WHAT IS REQUIRED —
Transcribe the full listing exactly, and drop every picture.
================
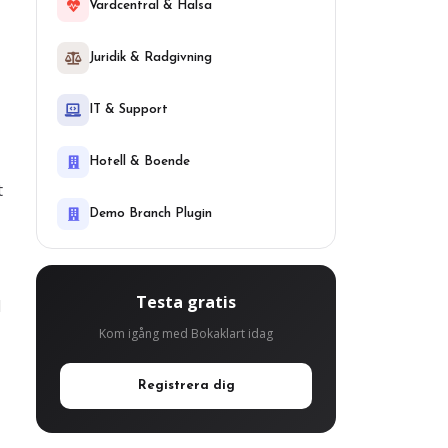
Vardcentral & Halsa
Juridik & Radgivning
IT & Support
Hotell & Boende
t
Demo Branch Plugin
Testa gratis
d
Kom igång med Bokaklart idag
Registrera dig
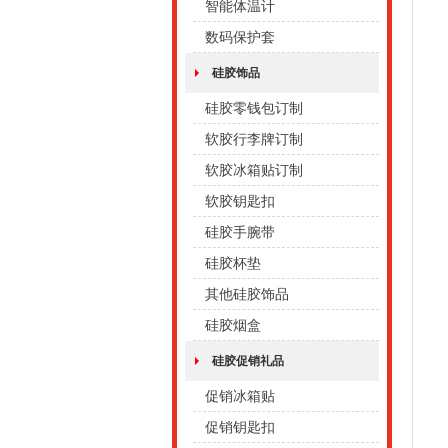
智能体温计
数码保护套
硅胶饰品
硅胶零钱包订制
软胶行李牌订制
软胶冰箱贴订制
软胶钥匙扣
硅胶手腕带
硅胶杯垫
其他硅胶饰品
硅胶烟盒
硅胶促销礼品
促销冰箱贴
促销钥匙扣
================
REPLY —
Vardcentral & Halsa
Juridik & Radgivning
IT & Support
Hotell & Boende
t
Demo Branch Plugin
Testa gratis
d
Kom igång med Bokaklart idag
Registrera dig
智能体温计
数码保护套
硅胶饰品
硅胶零钱包订制
软胶行李牌订制
软胶冰箱贴订制
软胶钥匙扣
硅胶手腕带
硅胶杯垫
其他硅胶饰品
硅胶烟盒
硅胶促销礼品
促销冰箱贴
促销钥匙扣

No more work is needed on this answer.